To ask a question, start a [discussion](https://github.com/vertica/dblink/discussions/categories/q-a).
To report an [issue](https://github.com/vertica/dblink/issues), open up an issue and provide following information:

- The command that you ran and the associated output as shown on your screen by using the standard Vertica SQL client `vsql`.

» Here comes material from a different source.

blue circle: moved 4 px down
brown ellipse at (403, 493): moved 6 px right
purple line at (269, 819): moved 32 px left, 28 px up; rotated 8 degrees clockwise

- Vertica version: `SELECT VERSION();`.
- `DBLINK` library metadata by running statement the following as dbadmin:
```
=> SELECT * FROM USER_LIBRARIES WHERE lib_name = 'ldblink';
```
- Attach the following ODBC configuration files:
- `odbc.ini` (please remove passwords or other confidential information)
- `odbcinst.ini`
- ODBC Driver Manager version and configuration. For example, with unixODBC, the output of the command `odbcinst -j`.
- ODBC traces obtained while running the command (see 1.). To enable the ODBC traces you have to set `Trace = on` in `odbcinst.ini`. Do not forget to switch ODBC tracing off at the end.